Mord in Emdener Parkhaus: Diesmal wohl der Richtige

Ein festgenommener 18-Jähriger gesteht, das 11-jährige Mädchen in Emden umgebracht zu haben. Nach einem Lynchaufruf gegen den zuerst Verdächtigten gibt es Kritik.

Blumen zum letzten Geleit von Lena. Bild: dpa

HAMBURG taz | Im Mordfall Lena glaubt die Polizei jetzt, den wahren Täter gefasst zu haben. Der Verdächtige habe zugegeben, das Mädchen in einem Parkhaus in Emden umgebracht zu haben, teilte die Polizei am Sonntag der Presse mit. Der 18-Jährige war am Samstag festgenommen worden.

Staatsanwalt Bernard Südbeck sagte auf der Pressekonferenz, dass es nicht nur Indizien, sondern handfeste Beweise gebe. Eine Phantomzeichnung, die dem Verdächtigen ähnelt, stimmt nach Angaben der Mordkommission weitgehend mit den Videoaufnahmen aus dem Parkhaus überein, in dem die elfjährige Lena ermordet gefunden wurde. Ein DNA-Test habe zudem ergeben, dass der jetzt Festgenommene für mindestens ein anderes Sexualdelikt in der Gegend von Emden verantwortlich sei.

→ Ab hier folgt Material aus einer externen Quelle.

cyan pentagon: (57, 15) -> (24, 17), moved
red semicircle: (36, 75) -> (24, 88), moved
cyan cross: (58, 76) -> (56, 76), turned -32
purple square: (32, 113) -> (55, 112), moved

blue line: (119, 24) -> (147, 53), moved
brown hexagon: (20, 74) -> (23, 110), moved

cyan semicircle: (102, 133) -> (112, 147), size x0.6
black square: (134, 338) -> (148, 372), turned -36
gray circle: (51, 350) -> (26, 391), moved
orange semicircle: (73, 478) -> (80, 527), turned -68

Der Mord am helllichten Tage hatte in der ostfriesischen Kleinstadt Trauer und Wut ausgelöst. In ein Online-„Kondolenzbuch für den kleinen Emdener Engel!“ trugen sich 9.000 Menschen ein. Im Internet wurde aber auch gegen einen zunächst verdächtigten 17-Jährigen zur Lynchjustiz aufgerufen. Der Polizei werden deshalb nun Fehler vorgeworfen.

Ein Zuschauer hatte fotografiert, wie der Jugendliche am Dienstagabend in Handschellen aus dem Haus seines Vaters abgeführt wurde, und die Bilder bei Facebook eingestellt. Ein 18-Jähriger rief daraufhin über Facebook dazu auf, die Polizeiwache zu stürmen und den angeblichen Mörder herauszuholen. In der Nacht zu Donnerstag belagerten 50 Menschen bis vier Uhr früh die Wache, um die Herausgabe des Verhafteten zu fordern.

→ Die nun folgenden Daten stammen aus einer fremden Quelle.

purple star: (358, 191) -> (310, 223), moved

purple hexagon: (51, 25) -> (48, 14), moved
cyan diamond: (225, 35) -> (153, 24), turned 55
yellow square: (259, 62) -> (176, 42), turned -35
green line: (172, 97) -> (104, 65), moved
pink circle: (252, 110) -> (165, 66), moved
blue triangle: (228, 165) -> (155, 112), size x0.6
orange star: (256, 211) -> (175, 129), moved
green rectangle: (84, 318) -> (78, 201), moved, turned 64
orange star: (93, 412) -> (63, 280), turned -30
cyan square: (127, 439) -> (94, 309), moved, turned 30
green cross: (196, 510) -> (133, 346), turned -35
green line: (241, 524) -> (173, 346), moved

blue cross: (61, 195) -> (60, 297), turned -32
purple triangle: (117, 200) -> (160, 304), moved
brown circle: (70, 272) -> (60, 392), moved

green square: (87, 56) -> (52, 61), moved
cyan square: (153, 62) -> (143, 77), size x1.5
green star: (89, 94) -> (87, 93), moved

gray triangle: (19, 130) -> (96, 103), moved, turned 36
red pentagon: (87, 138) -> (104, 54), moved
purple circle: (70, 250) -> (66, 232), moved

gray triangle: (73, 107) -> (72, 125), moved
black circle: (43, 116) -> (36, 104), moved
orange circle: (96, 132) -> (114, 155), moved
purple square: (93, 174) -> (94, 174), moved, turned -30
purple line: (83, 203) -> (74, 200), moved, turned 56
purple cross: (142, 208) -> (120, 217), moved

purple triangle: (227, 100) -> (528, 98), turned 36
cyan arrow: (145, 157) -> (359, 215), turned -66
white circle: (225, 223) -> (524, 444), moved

Der Kriminologe Christian Pfeiffer aus Hannover kritisierte, die Polizei habe den Jugendlichen trotz dürftiger Hinweise „sensationsheischend in Handschellen“ abgeführt und damit zur Vorverdächtigung beigetragen. Die Staatsanwaltschaft sei mit ihren Erkenntnissen zu offensiv an die Öffentlichkeit gegangen, findet auch der Berliner Strafrechtsprofessor Martin Heger. Jetzt müsse sie sich ebenso offensiv für eine Rehabilitierung des zu Unrecht inhaftierten Berufsschülers einsetzen.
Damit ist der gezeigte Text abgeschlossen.